Sécuriser son réseau informatique : les bonnes pratiques en 2026

La sécurité réseau regroupe l’ensemble des mesures techniques et organisationnelles qui protègent une infrastructure informatique contre les accès non autorisés, les fuites de données et les interruptions de service. En 2025, 80 % des cyberattaques réussies ont exploité des failles évitables — mot de passe faible, mise à jour manquante, port ouvert inutilement — selon le baromètre CESIN. Chaque mesure corrigée réduit la surface d’attaque de façon cumulative.
Segmenter le réseau en zones isolées
La segmentation divise votre infrastructure en sous-réseaux (VLAN) qui ne communiquent entre eux que selon des règles strictes. L’objectif : empêcher un attaquant qui compromet un poste de travail d’accéder aux serveurs critiques.

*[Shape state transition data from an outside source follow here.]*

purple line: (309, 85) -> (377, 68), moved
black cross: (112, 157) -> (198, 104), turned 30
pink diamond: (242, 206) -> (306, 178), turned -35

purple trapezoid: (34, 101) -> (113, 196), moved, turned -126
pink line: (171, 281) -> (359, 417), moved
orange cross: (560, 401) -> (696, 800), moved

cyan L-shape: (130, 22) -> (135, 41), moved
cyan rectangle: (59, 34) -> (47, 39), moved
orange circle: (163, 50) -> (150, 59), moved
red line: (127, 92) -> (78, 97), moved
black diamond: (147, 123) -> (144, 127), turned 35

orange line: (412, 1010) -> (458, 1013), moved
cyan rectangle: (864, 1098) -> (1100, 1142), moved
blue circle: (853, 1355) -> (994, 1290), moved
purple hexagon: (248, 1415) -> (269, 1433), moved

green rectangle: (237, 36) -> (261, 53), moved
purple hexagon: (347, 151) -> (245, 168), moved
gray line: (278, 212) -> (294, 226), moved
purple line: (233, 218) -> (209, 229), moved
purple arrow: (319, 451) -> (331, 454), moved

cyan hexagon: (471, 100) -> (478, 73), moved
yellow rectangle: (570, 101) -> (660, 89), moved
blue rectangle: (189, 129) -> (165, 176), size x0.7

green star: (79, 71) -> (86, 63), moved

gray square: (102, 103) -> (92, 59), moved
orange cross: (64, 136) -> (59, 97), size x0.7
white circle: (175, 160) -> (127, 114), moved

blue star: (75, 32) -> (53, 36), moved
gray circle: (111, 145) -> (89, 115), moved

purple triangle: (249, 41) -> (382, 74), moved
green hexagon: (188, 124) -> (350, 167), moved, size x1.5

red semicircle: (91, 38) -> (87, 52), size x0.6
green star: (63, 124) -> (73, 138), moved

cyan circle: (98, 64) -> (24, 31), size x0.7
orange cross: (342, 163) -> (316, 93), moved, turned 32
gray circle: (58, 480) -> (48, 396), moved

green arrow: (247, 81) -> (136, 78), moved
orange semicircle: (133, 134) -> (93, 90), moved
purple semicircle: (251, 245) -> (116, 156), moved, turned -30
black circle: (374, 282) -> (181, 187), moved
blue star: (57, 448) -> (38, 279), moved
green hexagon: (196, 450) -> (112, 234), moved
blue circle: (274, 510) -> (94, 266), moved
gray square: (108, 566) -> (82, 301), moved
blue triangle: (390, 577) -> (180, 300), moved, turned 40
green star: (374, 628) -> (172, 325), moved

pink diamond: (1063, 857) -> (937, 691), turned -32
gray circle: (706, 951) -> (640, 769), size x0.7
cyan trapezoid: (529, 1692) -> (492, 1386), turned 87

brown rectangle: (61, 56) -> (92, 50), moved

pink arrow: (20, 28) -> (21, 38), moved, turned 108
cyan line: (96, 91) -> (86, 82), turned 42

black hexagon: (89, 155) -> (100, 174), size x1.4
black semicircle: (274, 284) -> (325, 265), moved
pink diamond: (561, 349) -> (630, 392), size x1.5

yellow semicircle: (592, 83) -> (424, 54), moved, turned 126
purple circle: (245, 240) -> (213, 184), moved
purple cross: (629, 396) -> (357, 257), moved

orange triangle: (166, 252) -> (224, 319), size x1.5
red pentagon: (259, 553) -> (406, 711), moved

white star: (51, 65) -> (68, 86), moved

Quatre zones minimum à isoler :
- Postes de travail — Le VLAN bureautique, le plus exposé aux attaques par phishing
- Serveurs critiques — ERP, bases de données, messagerie : accès restreint aux administrateurs
- Wi-Fi invités — Réseau distinct, sans accès au réseau interne, avec portail captif
- Objets connectés (IoT) — Caméras, imprimantes, capteurs : firmware rarement mis à jour, donc potentiellement vulnérable
Une PME de 30 postes qui segmente correctement son réseau réduit de 85 % le périmètre accessible en cas de compromission d’un poste (source : ANSSI, guide d’hygiène informatique, 2024).
Mettre à jour tous les équipements sans exception
Les mises à jour corrigent des vulnérabilités connues et référencées (CVE). Un délai de plus de 30 jours entre la publication d’un correctif et son application multiplie par 5 le risque d’exploitation selon Mandiant.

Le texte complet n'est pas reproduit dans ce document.